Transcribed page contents
----

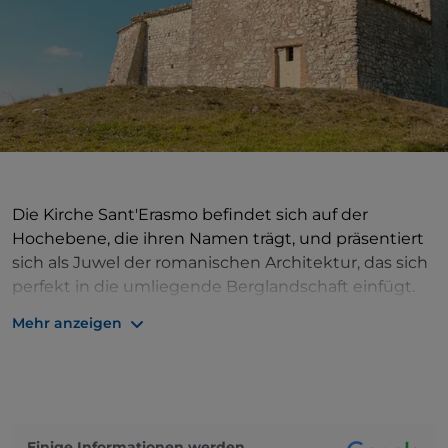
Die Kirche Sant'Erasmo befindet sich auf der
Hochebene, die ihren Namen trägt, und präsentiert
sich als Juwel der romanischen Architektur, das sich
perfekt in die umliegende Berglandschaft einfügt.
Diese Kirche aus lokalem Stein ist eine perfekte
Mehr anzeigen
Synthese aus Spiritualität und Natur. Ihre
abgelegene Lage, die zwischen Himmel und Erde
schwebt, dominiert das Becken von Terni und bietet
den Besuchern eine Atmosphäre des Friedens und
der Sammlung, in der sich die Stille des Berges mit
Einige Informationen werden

----

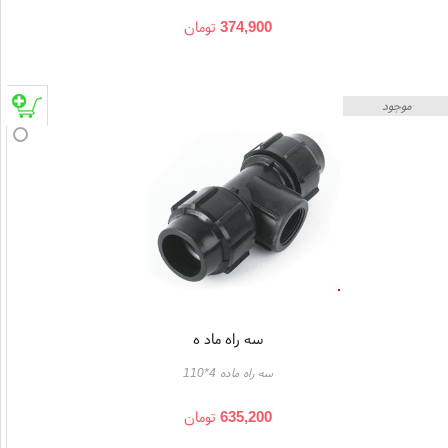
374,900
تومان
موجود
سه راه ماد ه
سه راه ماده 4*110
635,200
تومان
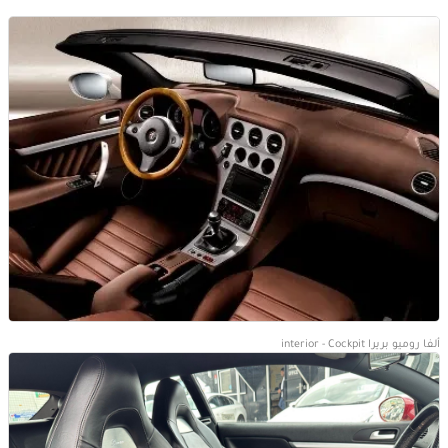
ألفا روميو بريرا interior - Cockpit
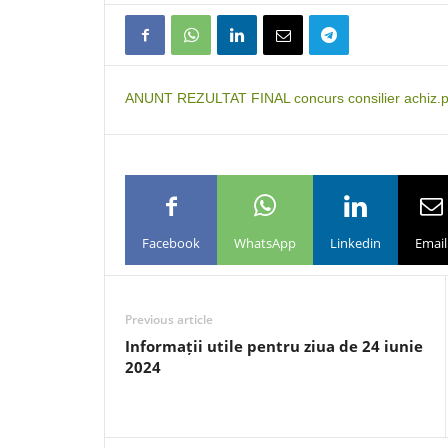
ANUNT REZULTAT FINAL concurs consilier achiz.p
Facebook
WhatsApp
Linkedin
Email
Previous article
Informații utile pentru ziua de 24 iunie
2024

----

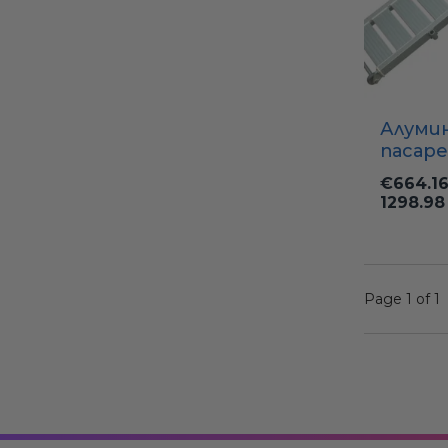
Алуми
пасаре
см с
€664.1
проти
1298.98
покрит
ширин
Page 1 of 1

----

* WHAT NEEDS TO BE DONE:
For the word "sich", go through the records and show each line that carries it.

* TASK RESPONSE:
Die Kirche Sant'Erasmo befindet sich auf der
sich als Juwel der romanischen Architektur, das sich
der Sammlung, in der sich die Stille des Berges mit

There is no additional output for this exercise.